_WORK REQUEST_. The entries below should be given again exactly, minus their pictures.

_INPUT MATERIAL_.
►

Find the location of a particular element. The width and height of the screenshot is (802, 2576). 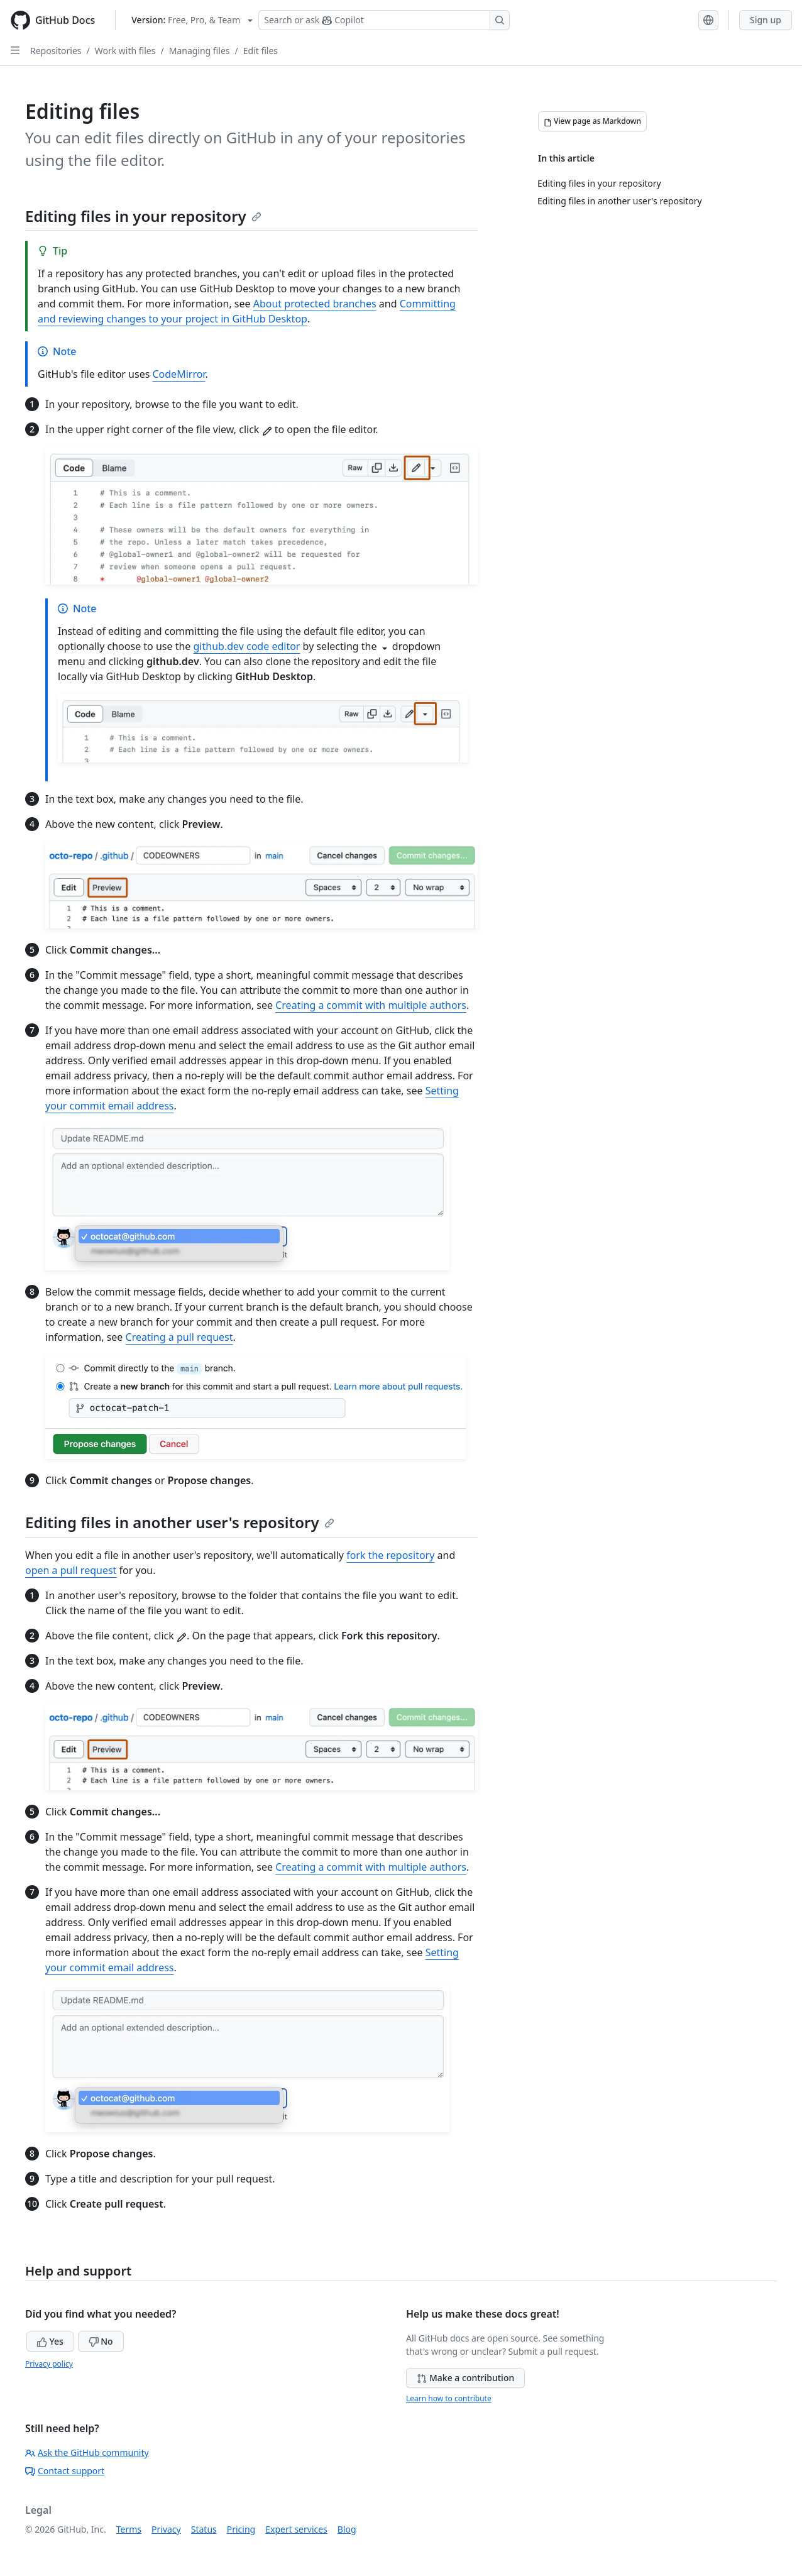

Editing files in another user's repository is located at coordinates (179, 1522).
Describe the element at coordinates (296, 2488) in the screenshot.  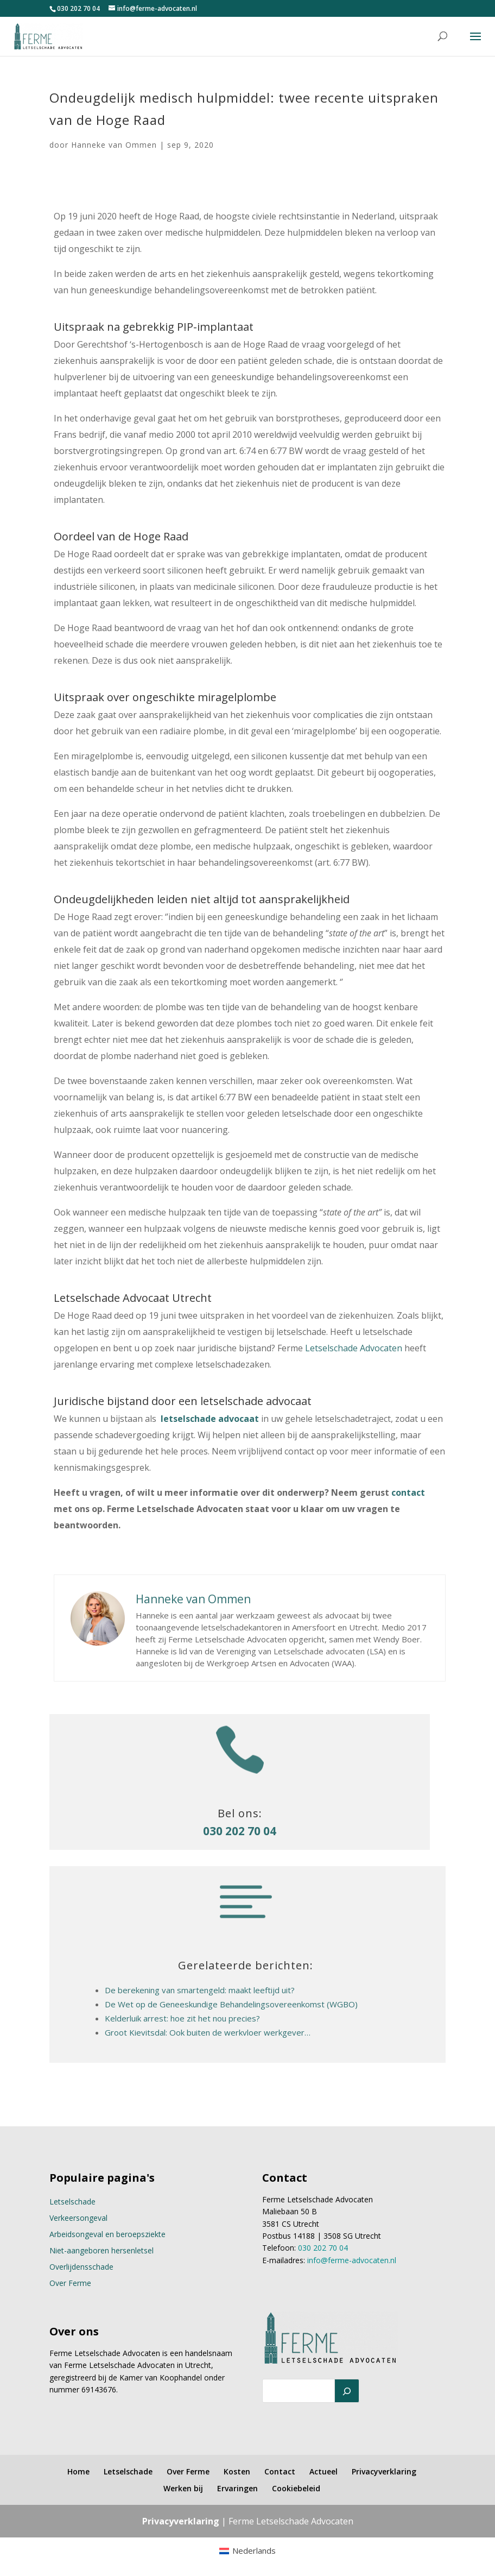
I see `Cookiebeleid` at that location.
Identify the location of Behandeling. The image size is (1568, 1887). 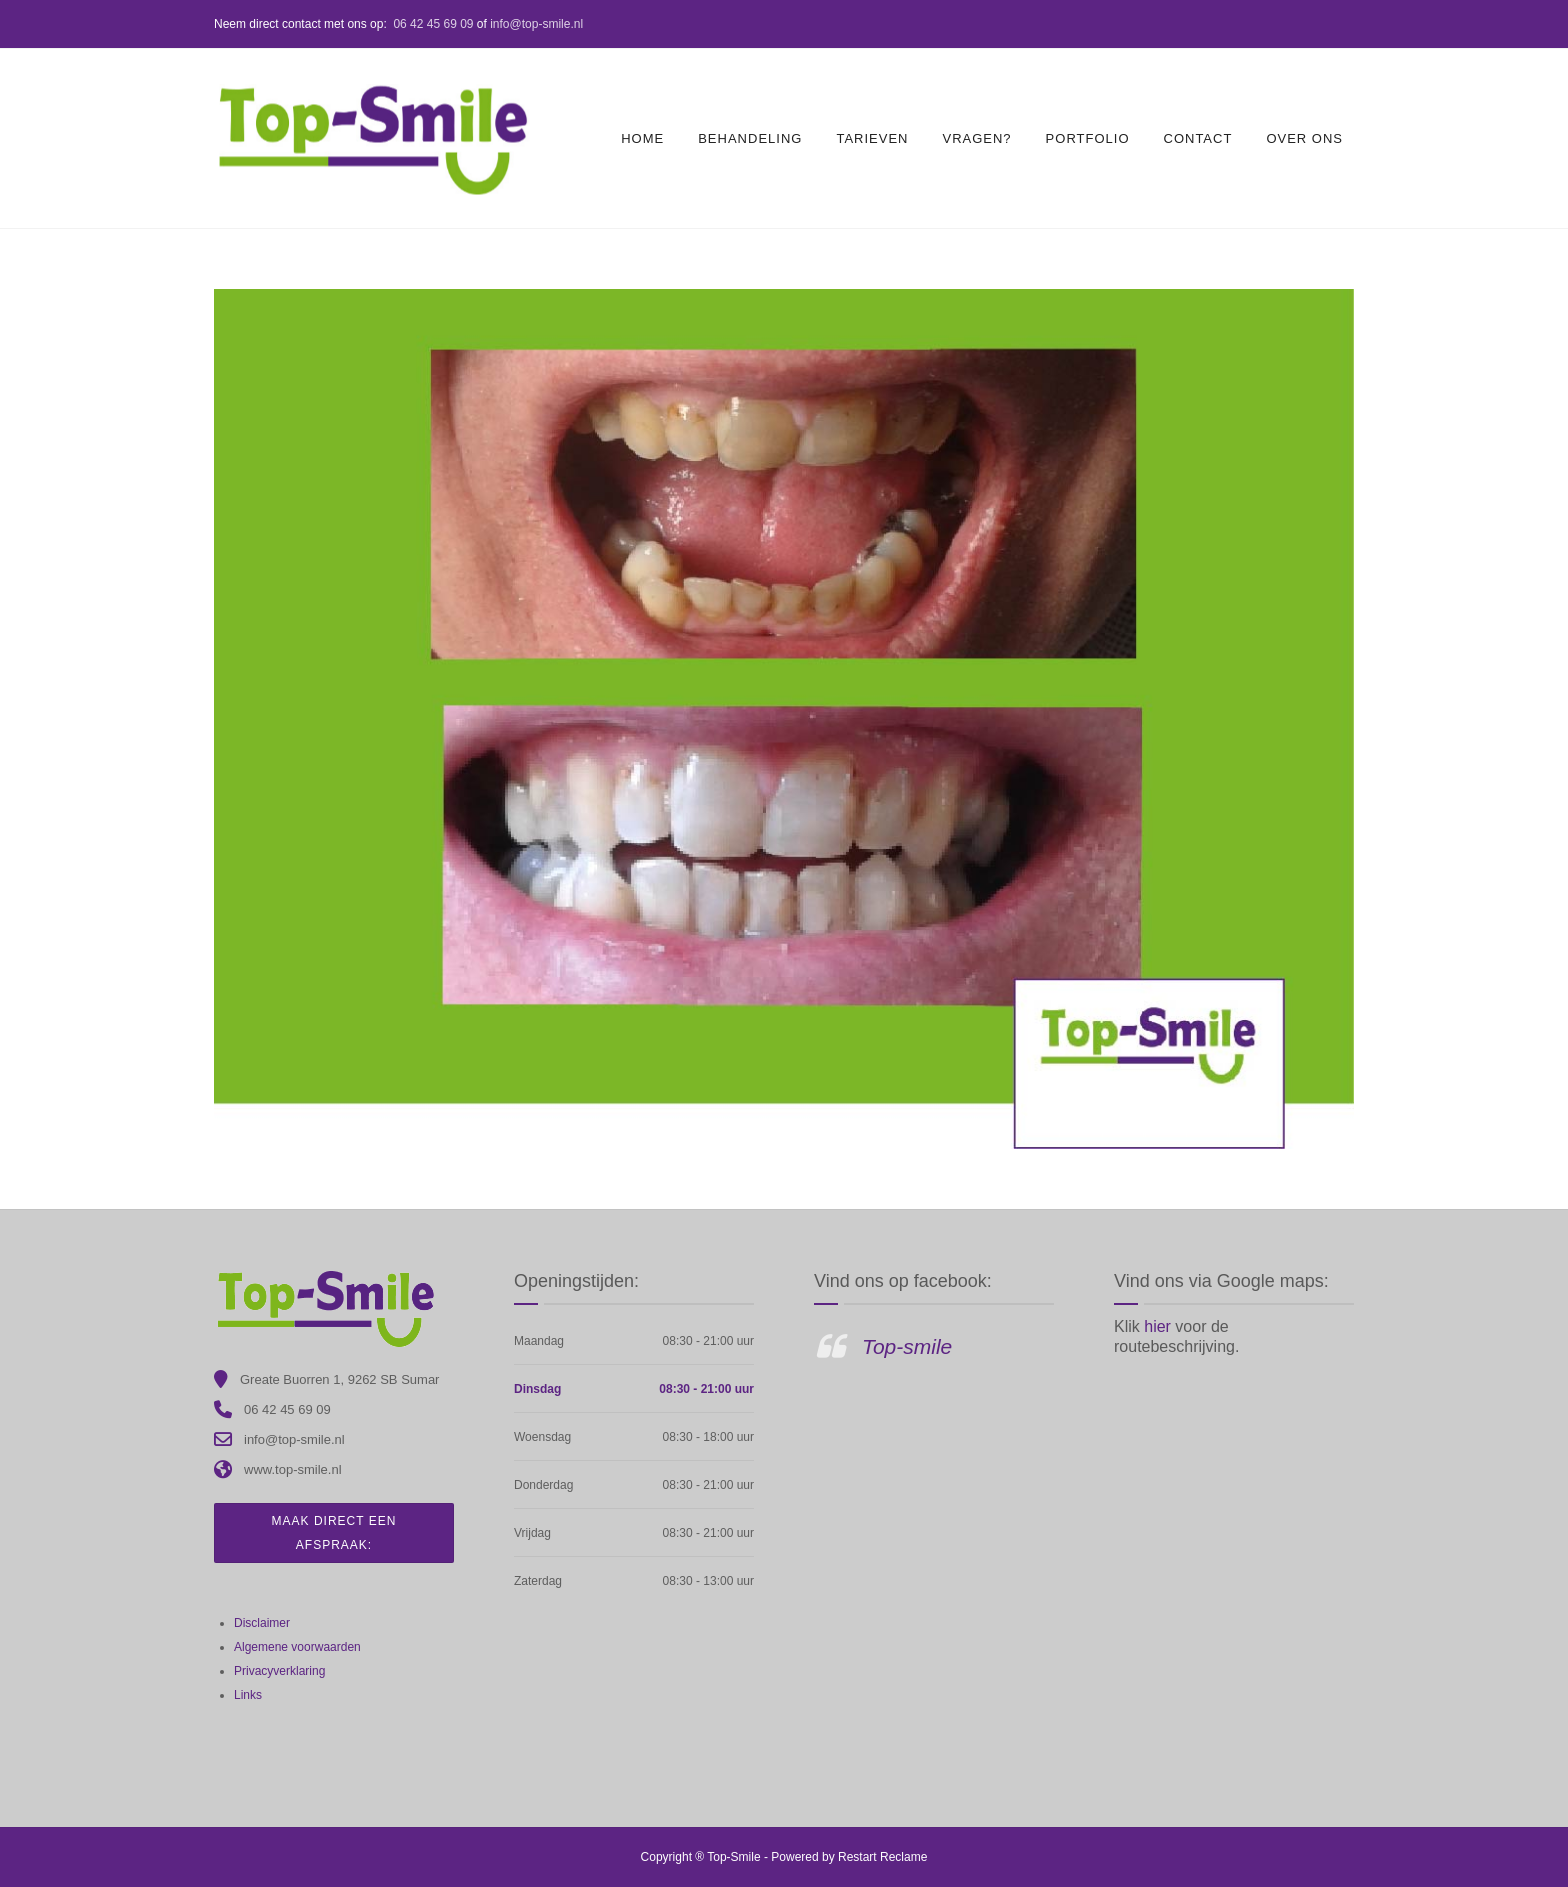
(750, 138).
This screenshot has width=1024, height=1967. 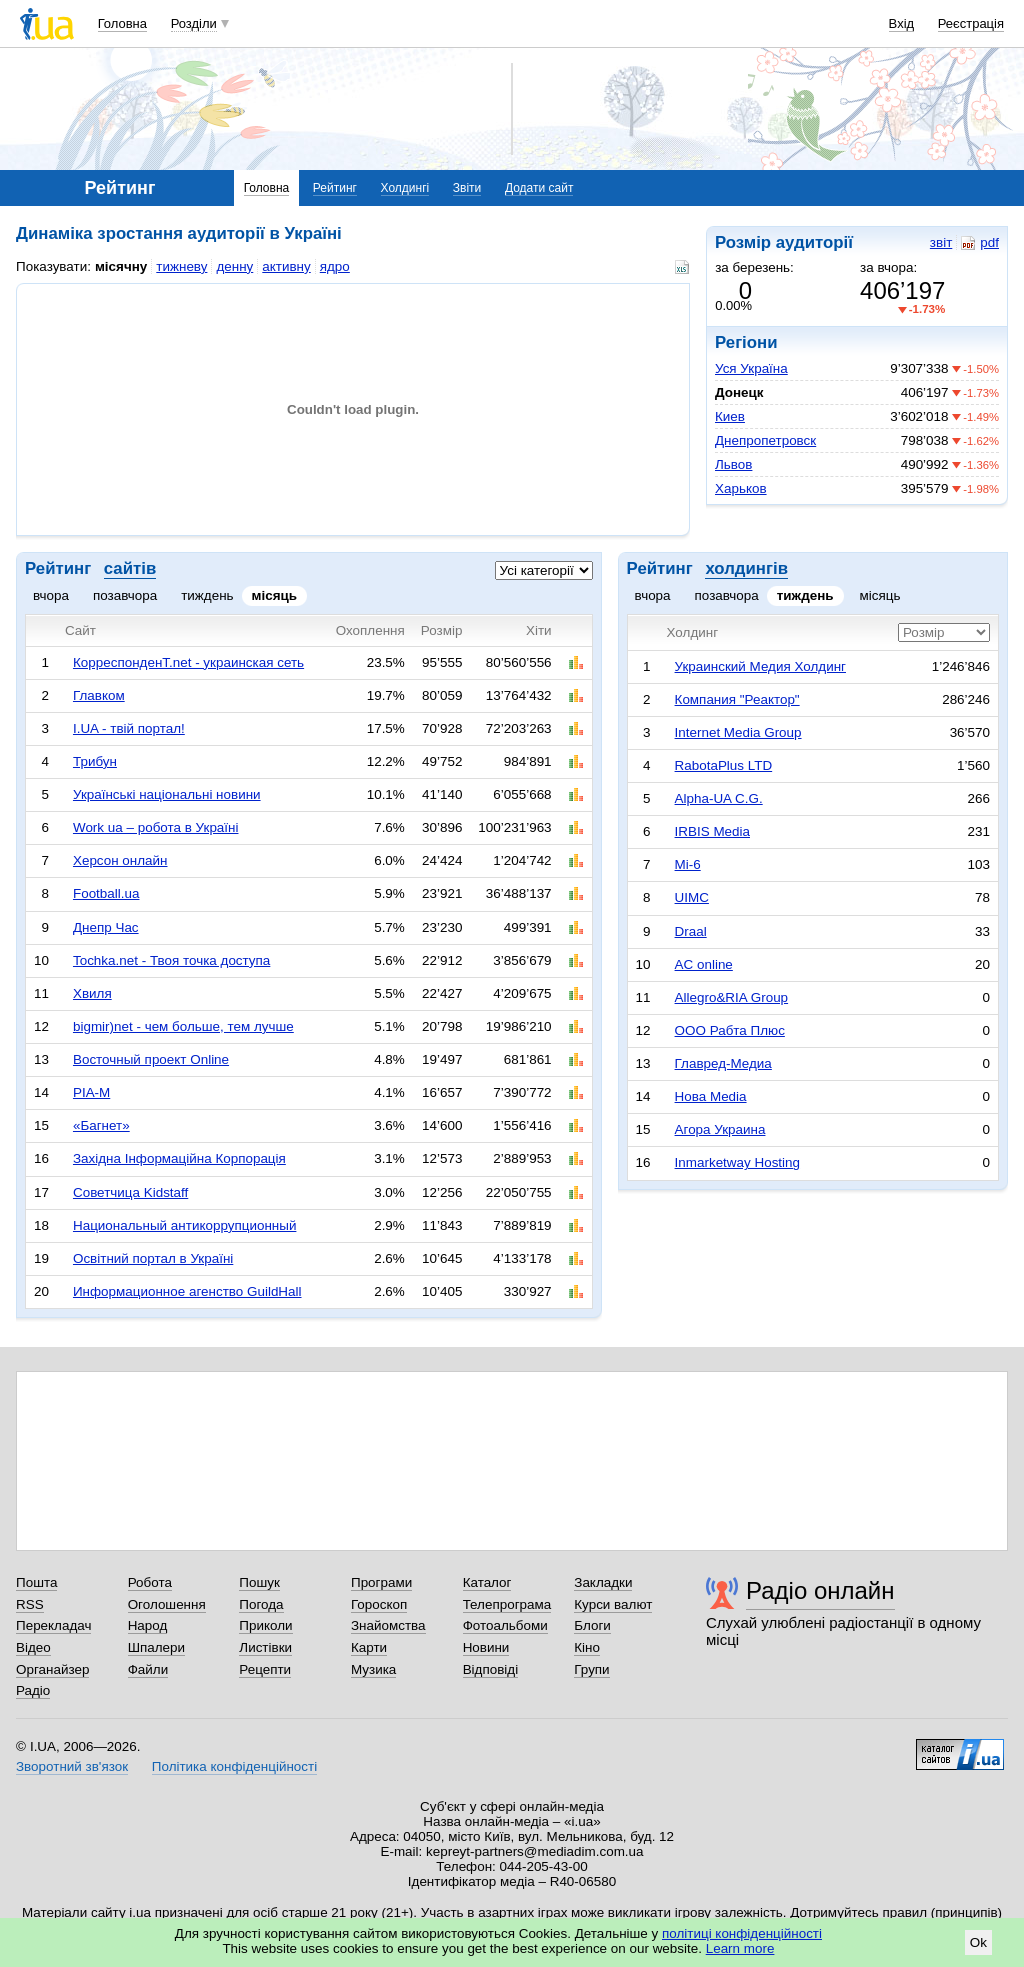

◄

_EXPECTED ANSWER_.
Find the location of a particular element. The width and height of the screenshot is (802, 2576). 

Editing files in another user's repository is located at coordinates (179, 1522).
Describe the element at coordinates (296, 2488) in the screenshot.  
I see `Cookiebeleid` at that location.
Identify the location of Behandeling. The image size is (1568, 1887). 
(750, 138).
This screenshot has width=1024, height=1967. 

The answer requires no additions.